昨日、2月1日にアラブ首長国連邦(UAE)で開催されたサッカーアジア杯決勝は、日本がカタールに1対3で惜敗し、通算5回目(8年ぶり)の優勝を逃した残念な結果となりました。一方、日本では見えないところで、私が住むキルギス(代表チームと国民)にとっては非常にセンセーショナルな大会となりました。

2019年1月にUAEで開催されたアジアカップは第19回大会でした。この大会から本戦の出場枠が16チームから24チームに拡大されたこと、またキルギス代表が2012年頃から積極的な代表チームの強化に取り組んできた結果もあり、キルギスは史上初の本大会出場を果たしました。

キルギスはグループCでアジアの強豪、中国と韓国そしてフィリピンと同じグループでした。記憶に新しいと思いますが、日本代表は2018年11月20日に、愛知県豊田スタジアムでキルギス代表と歴史上初めての国際試合を行いました(結果は日本が4-0で勝利)。この試合を前に、旧知のサッカージャーナリスト宇都宮徹壱さんのウェブサイトでキルギス代表に関する私のインタビュー記事を掲載頂きました(「国内最強クラブをベースに移民選手で強化 現地駐在日本人が語るキルギス代表の素顔」)。

グループ戦では苦戦も決勝T進出

キルギスは中国には2-1で先制しながら惨敗、韓国には0-1で惜しい試合を見せながら連敗でしたが、3試合目のフィリピン戦では3-1で勝利。勝利の立役者は上記の記事にもありましたが、FWのビタリー・ルクス(SSVウルム=ドイツ)でした。彼のハットトリックで、勝ち点3をもぎ取り、そして、決勝トーナメントに進出できるグループリーグで3位につけた国々の中で2位(各グループ1位と2位のチームに加えて、グループで3位につけた6か国のうち上位4カ国が決勝に参加できるルール)につけ、見事初出場で、初の決勝トーナメントを果たしました。

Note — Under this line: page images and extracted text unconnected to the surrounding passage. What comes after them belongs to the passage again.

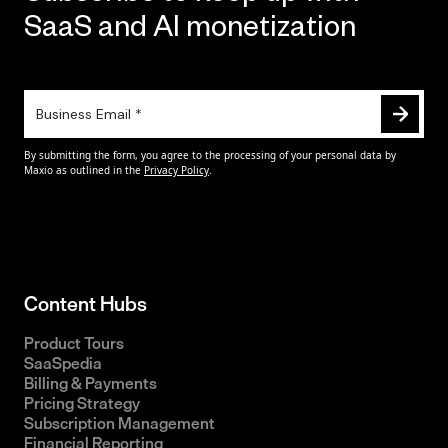
SaaS and AI monetization
Content Hubs
Product Tours
SaaSpedia
Billing & Payments
Pricing Strategy
Subscription Management
Financial Reporting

決勝トーナメント進出は、キルギス国内では大きなセンセーションとなりました。決勝トーナメントではホスト国UAEとの試合となり、1-2とのまま90分を越えたロスタイムに、土壇場で同点に追いつき、延長での死闘に入りました。ドラマチックだったのが、延長13分に、主審にファウルでPKを取れらた瞬間でした。ベスト16の試合ではビデオ判定が導入されていなかったこともあり、非常にきわどい主審の判断により試合の結果が左右されてしまいました。

話は少し変わりますが、1月7日にキルギスの首都ビシュケクの中央広場(アラトースクエア)にて約300人超の反中デモが起こりました。近年増加する中国人移民(約9000人といわれている)、そして最近話題の新疆ウイグル自治区におけるウイグル人への民族浄化政策でキルギス人も犠牲の一部になっていることに端を発しています。今回、PKの判断を下した主審は中国出身だったことは、フェアではないですが、残念なことに反中感情にマイナスの影響を与えたかもしれません。

アジア杯のセックス・シンボル

さて、フィリピン戦でハットトリックを上げたルクスはカラバルタ出身のドイツ系キルギス人(キルギスは80以上の民族からなる多民族国家)ですが、そのハンサム・フェイスと活躍で、アジア杯のセックス・シンボルとしてメディアで報道され、キルギスでも話題になりました。

帰国したキルギス代表は、国民の間で英雄扱いされ、1月25日には広場でのお披露目と大統領との面会があり、今大会の功績を大きく称えられました。

今回のアジア杯は、ベスト4は、日本と中東3カ国で、カタールが優勝したことからも中東勢の躍進が目立つ大会でしたが、その影では中央アジアのキルギスがアジアの低位から力をつけて脱却し、土壇場での力を示し、また経験を積んだ大会となりました。何よりもキルギス国民にセンセーションを起こしたことは、今後のキルギスサッカーの発展にとっても大きなステップになったことは間違いないでしょう。

写真:首都ビシュケクのスパルタク・スタジアム(ユース女子のキルギス代表とパレスチナ代表戦の際、筆者撮影)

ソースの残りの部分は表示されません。